#### [Information provided]
----

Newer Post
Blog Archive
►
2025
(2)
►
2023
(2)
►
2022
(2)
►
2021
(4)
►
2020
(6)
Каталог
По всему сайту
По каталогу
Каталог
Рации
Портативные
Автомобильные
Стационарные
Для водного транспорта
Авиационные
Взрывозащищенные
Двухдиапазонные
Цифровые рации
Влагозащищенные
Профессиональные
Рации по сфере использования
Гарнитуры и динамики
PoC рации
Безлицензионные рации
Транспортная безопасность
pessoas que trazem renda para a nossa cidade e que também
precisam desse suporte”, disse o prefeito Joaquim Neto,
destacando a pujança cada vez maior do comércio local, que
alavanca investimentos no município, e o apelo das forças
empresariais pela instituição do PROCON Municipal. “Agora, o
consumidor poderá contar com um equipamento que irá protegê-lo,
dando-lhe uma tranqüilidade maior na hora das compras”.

----

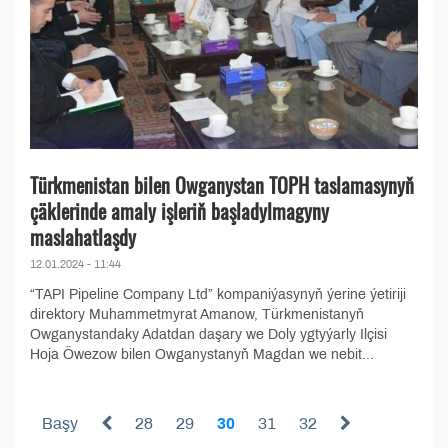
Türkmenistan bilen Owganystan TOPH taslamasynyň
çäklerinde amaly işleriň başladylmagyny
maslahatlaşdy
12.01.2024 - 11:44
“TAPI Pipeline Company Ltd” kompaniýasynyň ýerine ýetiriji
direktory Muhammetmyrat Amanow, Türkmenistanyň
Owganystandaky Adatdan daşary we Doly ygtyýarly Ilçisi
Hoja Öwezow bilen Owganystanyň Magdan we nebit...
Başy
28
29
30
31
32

----

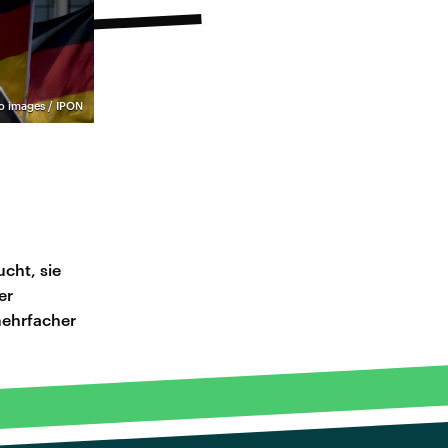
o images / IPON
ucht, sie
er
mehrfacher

----

#### [Your instructions]
Looking at the entries above, copy out every line in which "maior" occurs.

#### [Response area]
destacando a pujança cada vez maior do comércio local, que
dando-lhe uma tranqüilidade maior na hora das compras”.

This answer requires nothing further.